The Nansen crypto analytics platform revealed this Friday (22) that there was a data leak at one of its outsourced suppliers. The security incident resulted in the compromise of information such as emails, password hashes and some blockchain addresses.
According to the statement issued by Nansen, the leak impacted 6.8% of its users, who had their email addresses exposed. The report added that there was also exposure of a smaller subset of password hashes and blockchain addresses from some accounts. Therefore, it is recommended to be alert to possible phishing scams spread via email.

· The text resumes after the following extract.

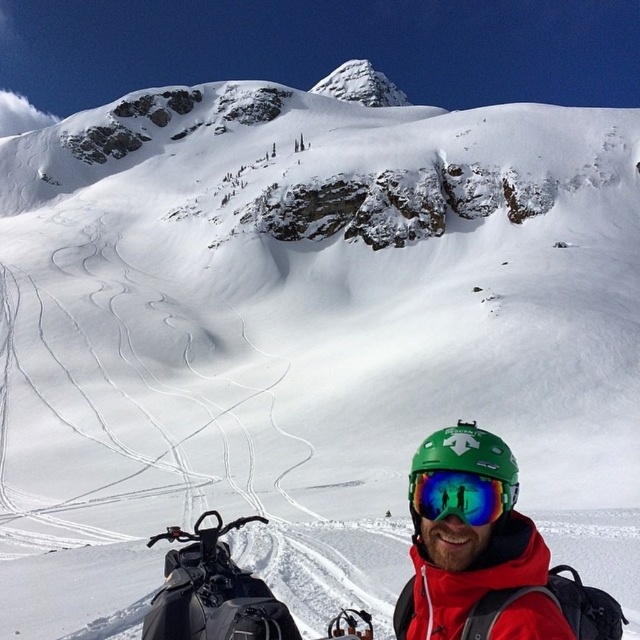 You are standing at the point marked as point (364, 616) in the image. You want to take a photo of the snowmobile at the bottom left corner. Is the snowmobile within your camera view if your camera has a 50mm focal length lens?

The distance between point (364, 616) and the camera is 43.30 meters. Since the snowmobile is located at the bottom left corner of the image, it would likely be within the camera view as the distance is not excessively large and the focal length of 50mm is standard for capturing such scenes.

A phishing attack is a type of cybercrime technique where scammers manipulate victims to obtain confidential information. In general, they try to impersonate legitimate institutions and send malicious links via email or other means to obtain sensitive data from victims, such as email addresses, banking credentials and cryptocurrency wallet passwords.
Security breach at crypto firm Nansen
Nansen said the breach resulted in it gaining administrator access to an account that was used to provide customer access to its platform. The name of the third-party supplier was not revealed by Nansen. However, the crypto firm encouraged the company to publicly disclose the incident.
According to a post on Nansen’s official X (formerly Twitter) account, the vendor in question is a well-established entity trusted by Fortune 500 companies in the same industry to manage customer data.
The crypto company contacted affected users and encouraged them to change their passwords and beware of phishing attacks. It is worth noting that users’ wallet funds remain unharmed. This is because the crypto company does not request private keys from its users.
Finally, Nansen said it is conducting a full investigation with the vendor and external legal advisors. Furthermore, it said it is “committed to communicating as transparently as possible with our users.”